S&P, which has long said Brexit poses a threat to Britain’s economy, said the expected bigger parliamentary majority for May’s Conservative Party after the election might give her more flexibility to strike a “viable” Brexit deal with the EU.
That might reduce the risk of an abrupt “cliff-edge” Brexit with no transitional arrangement for Britain, an outcome that could be most damaging for the economy.
“Nevertheless, there are risks surrounding both the election -- for example, if voters vote on the basis of Brexit as opposed to on traditional party lines -- and the Brexit negotiations,” it said in a statement that affirmed the possibility of a further downgrade of Britain’s sovereign debt rating.
May called the election last week, saying she wanted to go into the two-year Brexit negotiations with the EU’s other 27 member countries in a position of strength.
S&P also said Britain’s decision to leave the European Union had created “a heightened risk” around the country’s large borrowing needs and could put strains on the historic make-up of the United Kingdom.
The UK’s gross external financing needs were the highest among all 131 sovereigns rated by the agency, it said.
“Despite our forecast for a slight narrowing of the current account deficit, we still view the UK’s high external deficits as a vulnerability, and we view an EU departure as a risk to financing sources,” the ratings agency said.
“We further think Brexit will continue to create challenging political and constitutional issues around the unity of the United Kingdom, especially if it results in a second referendum on Scottish independence or increases tensions around Northern Ireland.”
S&P cut Britain’s top-notch AAA credit rating by two places to AA shortly after last June’s vote to leave the EU, saying the country’s capacity for effective and stable policymaking had diminished.
Britain’s economy withstood the initial shock of the referendum decision and, among the Group of Seven rich nations, its pace of growth was second only to Germany’s in 2016.

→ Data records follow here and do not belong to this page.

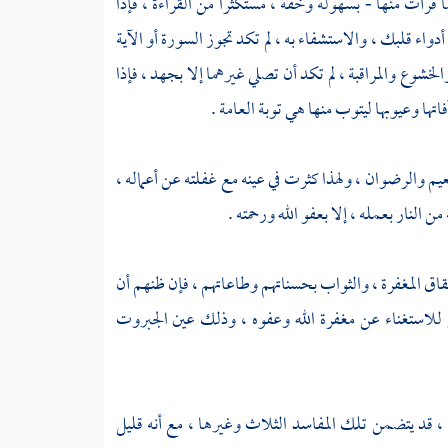
ما قرأت منها - بسهولة وخفة ، مستكثرا من القراءة ، فإذا
أدواء قلبك ، والاستشفاء به ، لم تكد تجوز السورة أو الآية
خشوع والمراقبة ، لم تكد أن تصلي غيرهما إلا بجهد ، فإذا
 وعيوبها ليتوب منها هي توبة العامة .
نعيم والرضوان ، ولهذا كثرت في عينه مع غفلته عن أعماله ،
ن النار بعمله ، إلا بعفو الله ورحمته .
قاق المغفرة ، والثواب بحسناتهم وطاعاتهم ، فإن ظنهم أن
 للاستغناء عن مغفرة الله وعفوه ، وذلك عين الجبروت
ه ، قد يتضمن تلك المفاسد الثلاث وغيرها ، مع أنه قليل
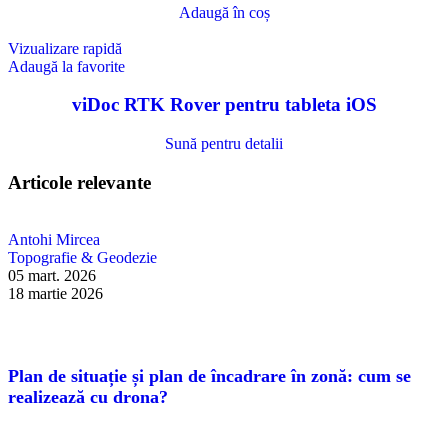
Adaugă în coș
Vizualizare rapidă
Adaugă la favorite
viDoc RTK Rover pentru tableta iOS
Sună pentru detalii
Articole relevante
Antohi Mircea
Topografie & Geodezie
05 mart. 2026
18 martie 2026
Plan de situație și plan de încadrare în zonă: cum se
realizează cu drona?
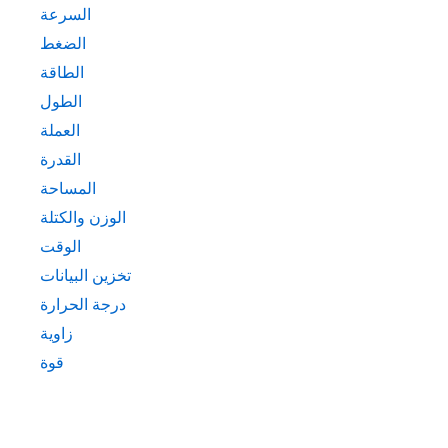
السرعة
الضغط
الطاقة
الطول
العملة
القدرة
المساحة
الوزن والكتلة
الوقت
تخزين البيانات
درجة الحرارة
زاوية
قوة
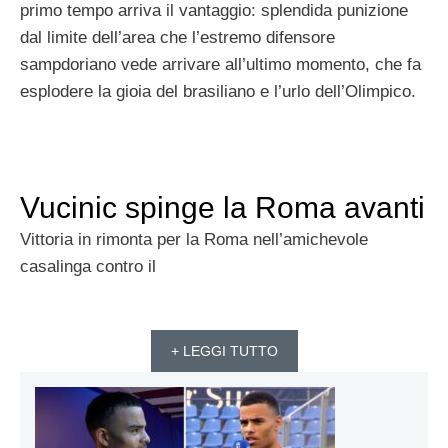
primo tempo arriva il vantaggio: splendida punizione
dal limite dell’area che l’estremo difensore
sampdoriano vede arrivare all’ultimo momento, che fa
esplodere la gioia del brasiliano e l’urlo dell’Olimpico.
Vucinic spinge la Roma avanti
Vittoria in rimonta per la Roma nell’amichevole
casalinga contro il
+ LEGGI TUTTO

But there have been signs of a slowdown in early 2017. Growth in the first quarter was less than half the pace of the fourth quarter of last year, data showed on Friday.
S&P said it expected growth to average 1.4 percent a year between 2017 and 2020, down from its forecast before the referendum of 2.1 percent for the 2017-2019 period.
The latest forecasts would be revised if it becomes clear that Britain is heading for an abrupt departure from the EU with no transition arrangement, it said, stressing the uncertain outcome of the negotiations.
“While it is possible that the UK could arrive at a mutually beneficial deal with the EU, it may also be the case that many of the remaining EU members will have no incentive to accommodate the UK, and that they will focus more on deterring other potential departures and containing the rise of their own national eurosceptic movements,” S&P said.